Сегодня в Белграде хоронили Тито. Умер на 88-м году жизни. Телекомментатор Потапов сказал, что в похоронах принимают участие руководители ряда государств. В этом “ряду” около ста государств мира. Сказать об этом людям наши органы информации не могут. Точно так же не могут они оценить подлинное значение ушедшего человека и его мужественного дальновидного акта сорок восьмого года. <...>
Вспоминаю Йоле Станишича, его ненависть к Тито. Наверное, в его рассказах о репрессиях в Югославии была правда. Идеализировать Тито, обольщаться на его счет — нет нужды. Но история, надо думать, высоко оценит его бунт против сталинского деспотизма, смелость его разрыва со своим могущественным соседом и многолетним политическим руководителем.

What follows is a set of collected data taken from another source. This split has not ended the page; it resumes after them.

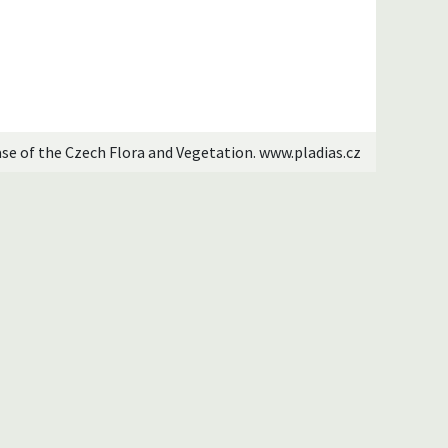
ase of the Czech Flora and Vegetation. www.pladias.cz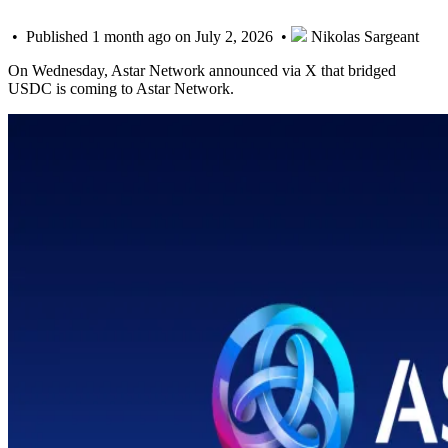
• Published 1 month ago on July 2, 2026 •
Nikolas Sargeant
On Wednesday, Astar Network announced via X that bridged
USDC is coming to Astar Network.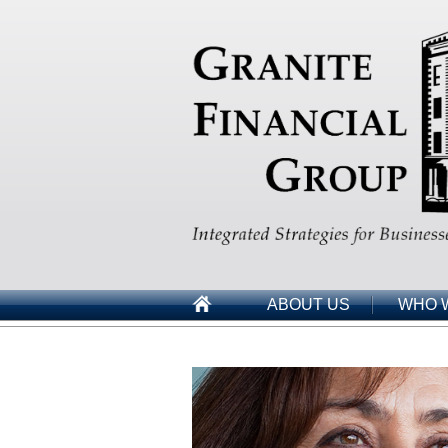
ABOUT US
WHO 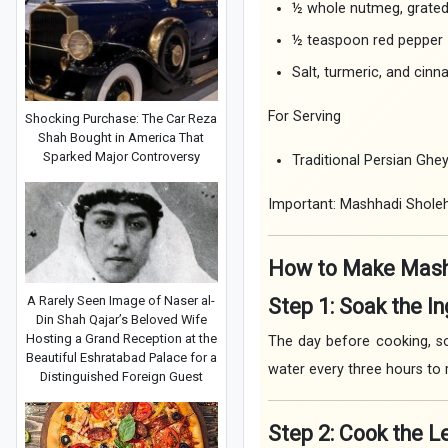
½ whole nutmeg, grate
½ teaspoon red pepper
Salt, turmeric, and cinn
For Serving
Shocking Purchase: The Car Reza
Shah Bought in America That
Sparked Major Controversy
Traditional Persian Ghe
Important: Mashhadi Sholeh 
How to Make Mash
A Rarely Seen Image of Naser al-
Step 1: Soak the I
Din Shah Qajar’s Beloved Wife
Hosting a Grand Reception at the
The day before cooking, so
Beautiful Eshratabad Palace for a
water every three hours to
Distinguished Foreign Guest
Step 2: Cook the 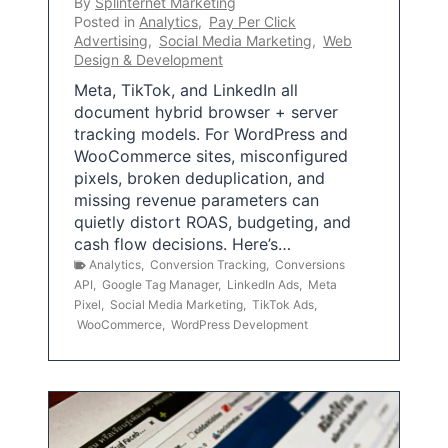
By
Splinternet Marketing
Posted in
Analytics
,
Pay Per Click
Advertising
,
Social Media Marketing
,
Web
Design & Development
Meta, TikTok, and LinkedIn all
document hybrid browser + server
tracking models. For WordPress and
WooCommerce sites, misconfigured
pixels, broken deduplication, and
missing revenue parameters can
quietly distort ROAS, budgeting, and
cash flow decisions. Here’s…
Analytics
,
Conversion Tracking
,
Conversions
API
,
Google Tag Manager
,
LinkedIn Ads
,
Meta
Pixel
,
Social Media Marketing
,
TikTok Ads
,
WooCommerce
,
WordPress Development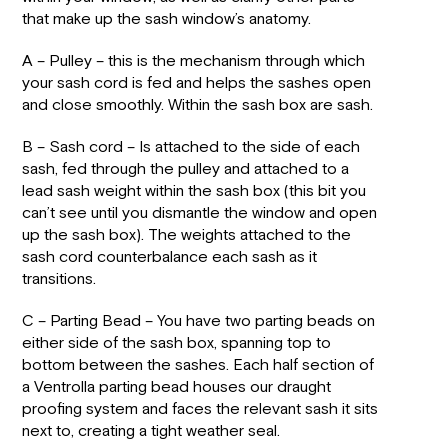
that make up the sash window’s anatomy.
A – Pulley – this is the mechanism through which
your sash cord is fed and helps the sashes open
and close smoothly. Within the sash box are sash.
B – Sash cord – Is attached to the side of each
sash, fed through the pulley and attached to a
lead sash weight within the sash box (this bit you
can’t see until you dismantle the window and open
up the sash box). The weights attached to the
sash cord counterbalance each sash as it
transitions.
C – Parting Bead – You have two parting beads on
either side of the sash box, spanning top to
bottom between the sashes. Each half section of
a Ventrolla parting bead houses our draught
proofing system and faces the relevant sash it sits
next to, creating a tight weather seal.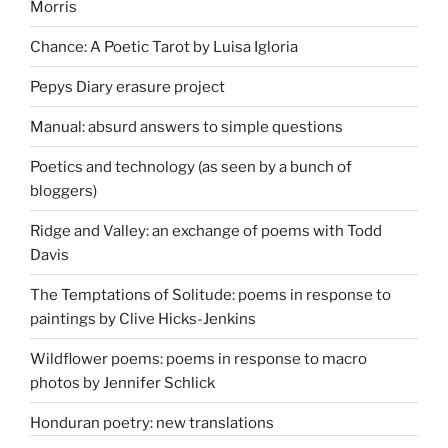
Morris
Chance: A Poetic Tarot by Luisa Igloria
Pepys Diary erasure project
Manual: absurd answers to simple questions
Poetics and technology (as seen by a bunch of
bloggers)
Ridge and Valley: an exchange of poems with Todd
Davis
The Temptations of Solitude: poems in response to
paintings by Clive Hicks-Jenkins
Wildflower poems: poems in response to macro
photos by Jennifer Schlick
Honduran poetry: new translations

Йоле Станишич — высокий, худой, порывистый, глаза черные, пламенные, шевелюра черная, пламенная; ныне он в Ленинграде, член Союза писателей, поэт. А тогда учился в Костромском пединституте, приходил ко мне в редакцию, приносил стихи в переводах Валерия Благово, кажется, однокурсника. Стихи были антифашистские, с проклятиями по адресу извергов и палачей; я не сразу понял, что эти проклятия посылаются Тито. Станишичу казалось, что мы разделяем его взгляды; во всяком случае, не замечал, чтобы он на этот счет сомневался; вроде бы это для него само собой разумелось. Как я понял, Станишич бежал из концлагеря в Румынию, а оттуда перебрался в Советский Союз. Однажды он рассказывал о том, как в лагере расстреливали: построили, выбрали через одного... Другой югославский костромской политэмигрант, Джурович, по сей день работает в Костроме. Он закончил с/х институт и работает на опытной станции, даже стал каким-то начальником. Но в нем и прежде не было той страсти, что в Станишиче. Он, кажется, меньше политик и более приспособленный человек. Думаю, что если в Советском Союзе есть какое-то антититовское югославское “движение”, то Станишич непременно к нему причастен; возможно, теперь он окажется в Югославии, чтобы бороться там, но вот вопрос: за что? За возвращение в лоно той церкви, из которой Тито вышел в сорок восьмом?..
10.5.80.
Вчера, в День Победы, как всегда, на проспекте Мира было многолюдно. Сначала возлагали венки к так называемому монументу Славы на площади Мира, а потом все шли к воинскому кладбищу, где похоронены умершие от ран в костромских госпиталях. Необычно много вчера было выведено на улицы войск; что-то я не припомню, чтобы был когда в Костроме такой крупный проход солдатских колонн по городу. И училище шло, и десантники, и, возможно, ракетчики... в сравнении с прошлыми годовщинами все меньше на улицах участников войны. Раньше были заметнее и инвалиды на колясках, и старушки, чьи-то матери... Теперь заметнее всего молодые и какие-то обезличенно средние — наши и за нами идущие — возраста... Мир меняется, там, где стояли и шли одни, стоят и идут совсем другие, а тех уже нет совсем. Все происходит незаметно; перемена в фигурах: одних кто-то смахнул, другие пока оставлены...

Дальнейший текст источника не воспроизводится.